What the task asks →
Each record below needs to be copied out exactly as it stands.
= Beginning of Section =
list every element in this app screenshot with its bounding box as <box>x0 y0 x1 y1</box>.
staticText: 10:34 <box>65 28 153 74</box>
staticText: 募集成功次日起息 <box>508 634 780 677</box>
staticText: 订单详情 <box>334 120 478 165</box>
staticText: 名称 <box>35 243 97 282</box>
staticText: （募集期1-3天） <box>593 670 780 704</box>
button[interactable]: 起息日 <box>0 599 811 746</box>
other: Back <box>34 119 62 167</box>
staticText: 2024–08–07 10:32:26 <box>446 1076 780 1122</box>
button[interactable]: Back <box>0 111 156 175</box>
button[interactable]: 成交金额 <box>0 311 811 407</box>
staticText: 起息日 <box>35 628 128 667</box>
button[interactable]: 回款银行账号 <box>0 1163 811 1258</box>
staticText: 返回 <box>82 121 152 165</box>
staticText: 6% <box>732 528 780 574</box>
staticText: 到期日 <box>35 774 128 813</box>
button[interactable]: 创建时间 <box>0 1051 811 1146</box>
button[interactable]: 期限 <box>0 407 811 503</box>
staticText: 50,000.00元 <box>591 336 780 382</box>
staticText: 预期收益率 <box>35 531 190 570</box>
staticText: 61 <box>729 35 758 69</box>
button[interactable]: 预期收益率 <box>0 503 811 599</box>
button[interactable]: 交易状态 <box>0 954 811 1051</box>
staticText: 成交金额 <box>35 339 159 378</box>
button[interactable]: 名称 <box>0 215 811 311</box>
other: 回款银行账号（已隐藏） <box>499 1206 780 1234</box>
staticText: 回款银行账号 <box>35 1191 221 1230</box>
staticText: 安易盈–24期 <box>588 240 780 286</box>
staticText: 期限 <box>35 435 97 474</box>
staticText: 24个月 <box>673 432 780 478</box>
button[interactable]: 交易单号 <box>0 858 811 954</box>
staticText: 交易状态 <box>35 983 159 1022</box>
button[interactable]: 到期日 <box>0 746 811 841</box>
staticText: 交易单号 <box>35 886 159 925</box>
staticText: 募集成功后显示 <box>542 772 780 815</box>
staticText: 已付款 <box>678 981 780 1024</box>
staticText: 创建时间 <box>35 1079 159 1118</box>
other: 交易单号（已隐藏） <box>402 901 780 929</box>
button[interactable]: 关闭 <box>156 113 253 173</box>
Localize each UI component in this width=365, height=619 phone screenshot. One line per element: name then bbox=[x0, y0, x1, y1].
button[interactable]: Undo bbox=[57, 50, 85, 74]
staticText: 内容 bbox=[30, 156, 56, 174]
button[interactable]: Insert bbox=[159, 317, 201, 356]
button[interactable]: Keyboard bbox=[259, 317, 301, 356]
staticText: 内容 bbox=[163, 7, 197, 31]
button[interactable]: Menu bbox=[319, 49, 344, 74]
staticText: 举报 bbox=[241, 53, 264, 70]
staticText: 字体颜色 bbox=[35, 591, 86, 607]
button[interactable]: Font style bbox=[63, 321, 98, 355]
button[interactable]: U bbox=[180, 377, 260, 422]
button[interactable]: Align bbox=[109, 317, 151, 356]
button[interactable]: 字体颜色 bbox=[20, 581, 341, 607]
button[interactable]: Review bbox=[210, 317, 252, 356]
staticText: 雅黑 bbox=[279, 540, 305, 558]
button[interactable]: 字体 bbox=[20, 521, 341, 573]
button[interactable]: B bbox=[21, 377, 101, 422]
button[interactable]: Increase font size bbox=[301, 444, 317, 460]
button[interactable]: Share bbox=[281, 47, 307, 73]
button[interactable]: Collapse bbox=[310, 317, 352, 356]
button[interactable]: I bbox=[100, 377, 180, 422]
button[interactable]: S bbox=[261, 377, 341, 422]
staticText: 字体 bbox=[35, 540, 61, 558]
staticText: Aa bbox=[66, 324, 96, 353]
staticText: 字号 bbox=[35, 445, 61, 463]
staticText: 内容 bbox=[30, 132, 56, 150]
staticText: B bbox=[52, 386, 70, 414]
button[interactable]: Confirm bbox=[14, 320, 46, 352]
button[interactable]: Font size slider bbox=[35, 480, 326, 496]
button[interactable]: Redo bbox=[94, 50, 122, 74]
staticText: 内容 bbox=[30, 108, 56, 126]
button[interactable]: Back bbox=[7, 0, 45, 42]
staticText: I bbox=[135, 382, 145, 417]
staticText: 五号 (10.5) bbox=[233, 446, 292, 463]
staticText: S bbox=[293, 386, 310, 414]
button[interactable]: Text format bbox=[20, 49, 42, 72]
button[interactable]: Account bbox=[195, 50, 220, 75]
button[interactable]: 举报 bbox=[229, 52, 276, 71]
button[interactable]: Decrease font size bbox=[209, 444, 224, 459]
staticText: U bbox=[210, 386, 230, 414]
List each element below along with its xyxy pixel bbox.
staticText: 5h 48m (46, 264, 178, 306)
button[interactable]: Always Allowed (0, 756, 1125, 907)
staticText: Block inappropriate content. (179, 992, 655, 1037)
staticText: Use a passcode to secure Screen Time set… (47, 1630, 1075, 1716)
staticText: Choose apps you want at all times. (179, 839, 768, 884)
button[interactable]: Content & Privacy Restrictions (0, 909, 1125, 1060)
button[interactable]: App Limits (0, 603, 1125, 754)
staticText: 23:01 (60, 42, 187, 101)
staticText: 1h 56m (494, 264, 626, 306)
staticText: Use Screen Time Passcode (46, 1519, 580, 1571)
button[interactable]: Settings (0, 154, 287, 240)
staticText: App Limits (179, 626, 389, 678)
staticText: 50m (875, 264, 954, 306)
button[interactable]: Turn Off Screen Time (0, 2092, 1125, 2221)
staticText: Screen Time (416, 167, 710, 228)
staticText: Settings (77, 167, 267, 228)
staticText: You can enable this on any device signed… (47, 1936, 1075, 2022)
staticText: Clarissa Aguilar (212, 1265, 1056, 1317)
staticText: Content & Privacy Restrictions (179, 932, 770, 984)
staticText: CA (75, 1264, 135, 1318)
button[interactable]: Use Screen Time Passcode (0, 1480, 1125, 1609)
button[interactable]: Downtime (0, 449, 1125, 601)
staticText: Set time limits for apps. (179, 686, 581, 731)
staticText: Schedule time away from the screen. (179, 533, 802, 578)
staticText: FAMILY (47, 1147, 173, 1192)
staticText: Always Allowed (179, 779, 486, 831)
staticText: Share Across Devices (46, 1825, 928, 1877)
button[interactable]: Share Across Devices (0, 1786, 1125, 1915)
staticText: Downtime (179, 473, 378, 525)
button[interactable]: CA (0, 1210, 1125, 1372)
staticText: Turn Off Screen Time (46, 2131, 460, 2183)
= End of Section =
Task response →
list every element in this app screenshot with its bounding box as <box>x0 y0 x1 y1</box>.
staticText: 10:34 <box>65 28 153 74</box>
staticText: 募集成功次日起息 <box>508 634 780 677</box>
staticText: 订单详情 <box>334 120 478 165</box>
staticText: 名称 <box>35 243 97 282</box>
staticText: （募集期1-3天） <box>593 670 780 704</box>
button[interactable]: 起息日 <box>0 599 811 746</box>
other: Back <box>34 119 62 167</box>
staticText: 2024–08–07 10:32:26 <box>446 1076 780 1122</box>
button[interactable]: Back <box>0 111 156 175</box>
button[interactable]: 成交金额 <box>0 311 811 407</box>
staticText: 起息日 <box>35 628 128 667</box>
button[interactable]: 回款银行账号 <box>0 1163 811 1258</box>
staticText: 返回 <box>82 121 152 165</box>
staticText: 6% <box>732 528 780 574</box>
staticText: 到期日 <box>35 774 128 813</box>
button[interactable]: 创建时间 <box>0 1051 811 1146</box>
button[interactable]: 期限 <box>0 407 811 503</box>
staticText: 50,000.00元 <box>591 336 780 382</box>
staticText: 预期收益率 <box>35 531 190 570</box>
staticText: 61 <box>729 35 758 69</box>
button[interactable]: 预期收益率 <box>0 503 811 599</box>
button[interactable]: 交易状态 <box>0 954 811 1051</box>
staticText: 成交金额 <box>35 339 159 378</box>
button[interactable]: 名称 <box>0 215 811 311</box>
other: 回款银行账号（已隐藏） <box>499 1206 780 1234</box>
staticText: 回款银行账号 <box>35 1191 221 1230</box>
staticText: 安易盈–24期 <box>588 240 780 286</box>
staticText: 期限 <box>35 435 97 474</box>
staticText: 24个月 <box>673 432 780 478</box>
button[interactable]: 交易单号 <box>0 858 811 954</box>
staticText: 交易状态 <box>35 983 159 1022</box>
button[interactable]: 到期日 <box>0 746 811 841</box>
staticText: 交易单号 <box>35 886 159 925</box>
staticText: 募集成功后显示 <box>542 772 780 815</box>
staticText: 已付款 <box>678 981 780 1024</box>
staticText: 创建时间 <box>35 1079 159 1118</box>
other: 交易单号（已隐藏） <box>402 901 780 929</box>
button[interactable]: 关闭 <box>156 113 253 173</box>
Localize each UI component in this width=365, height=619 phone screenshot. One line per element: name then bbox=[x0, y0, x1, y1].
button[interactable]: Undo bbox=[57, 50, 85, 74]
staticText: 内容 bbox=[30, 156, 56, 174]
button[interactable]: Insert bbox=[159, 317, 201, 356]
button[interactable]: Keyboard bbox=[259, 317, 301, 356]
staticText: 内容 bbox=[163, 7, 197, 31]
button[interactable]: Menu bbox=[319, 49, 344, 74]
staticText: 举报 bbox=[241, 53, 264, 70]
staticText: 字体颜色 bbox=[35, 591, 86, 607]
button[interactable]: Font style bbox=[63, 321, 98, 355]
button[interactable]: U bbox=[180, 377, 260, 422]
button[interactable]: Align bbox=[109, 317, 151, 356]
button[interactable]: 字体颜色 bbox=[20, 581, 341, 607]
button[interactable]: Review bbox=[210, 317, 252, 356]
staticText: 雅黑 bbox=[279, 540, 305, 558]
button[interactable]: 字体 bbox=[20, 521, 341, 573]
button[interactable]: B bbox=[21, 377, 101, 422]
button[interactable]: Increase font size bbox=[301, 444, 317, 460]
button[interactable]: Share bbox=[281, 47, 307, 73]
button[interactable]: Collapse bbox=[310, 317, 352, 356]
button[interactable]: I bbox=[100, 377, 180, 422]
button[interactable]: S bbox=[261, 377, 341, 422]
staticText: 字体 bbox=[35, 540, 61, 558]
staticText: Aa bbox=[66, 324, 96, 353]
staticText: 字号 bbox=[35, 445, 61, 463]
staticText: 内容 bbox=[30, 132, 56, 150]
staticText: B bbox=[52, 386, 70, 414]
button[interactable]: Confirm bbox=[14, 320, 46, 352]
button[interactable]: Font size slider bbox=[35, 480, 326, 496]
button[interactable]: Redo bbox=[94, 50, 122, 74]
staticText: 内容 bbox=[30, 108, 56, 126]
button[interactable]: Back bbox=[7, 0, 45, 42]
staticText: I bbox=[135, 382, 145, 417]
staticText: 五号 (10.5) bbox=[233, 446, 292, 463]
staticText: S bbox=[293, 386, 310, 414]
button[interactable]: Text format bbox=[20, 49, 42, 72]
button[interactable]: Account bbox=[195, 50, 220, 75]
button[interactable]: 举报 bbox=[229, 52, 276, 71]
button[interactable]: Decrease font size bbox=[209, 444, 224, 459]
staticText: U bbox=[210, 386, 230, 414]
List each element below along with its xyxy pixel bbox.
staticText: 5h 48m (46, 264, 178, 306)
button[interactable]: Always Allowed (0, 756, 1125, 907)
staticText: Block inappropriate content. (179, 992, 655, 1037)
staticText: Use a passcode to secure Screen Time set… (47, 1630, 1075, 1716)
staticText: Choose apps you want at all times. (179, 839, 768, 884)
button[interactable]: Content & Privacy Restrictions (0, 909, 1125, 1060)
button[interactable]: App Limits (0, 603, 1125, 754)
staticText: 23:01 (60, 42, 187, 101)
staticText: 1h 56m (494, 264, 626, 306)
staticText: Use Screen Time Passcode (46, 1519, 580, 1571)
button[interactable]: Settings (0, 154, 287, 240)
staticText: App Limits (179, 626, 389, 678)
staticText: 50m (875, 264, 954, 306)
button[interactable]: Turn Off Screen Time (0, 2092, 1125, 2221)
staticText: Screen Time (416, 167, 710, 228)
staticText: Settings (77, 167, 267, 228)
staticText: You can enable this on any device signed… (47, 1936, 1075, 2022)
staticText: Clarissa Aguilar (212, 1265, 1056, 1317)
staticText: Content & Privacy Restrictions (179, 932, 770, 984)
staticText: CA (75, 1264, 135, 1318)
button[interactable]: Use Screen Time Passcode (0, 1480, 1125, 1609)
button[interactable]: Downtime (0, 449, 1125, 601)
staticText: Set time limits for apps. (179, 686, 581, 731)
staticText: Schedule time away from the screen. (179, 533, 802, 578)
staticText: FAMILY (47, 1147, 173, 1192)
staticText: Always Allowed (179, 779, 486, 831)
staticText: Share Across Devices (46, 1825, 928, 1877)
button[interactable]: Share Across Devices (0, 1786, 1125, 1915)
staticText: Downtime (179, 473, 378, 525)
button[interactable]: CA (0, 1210, 1125, 1372)
staticText: Turn Off Screen Time (46, 2131, 460, 2183)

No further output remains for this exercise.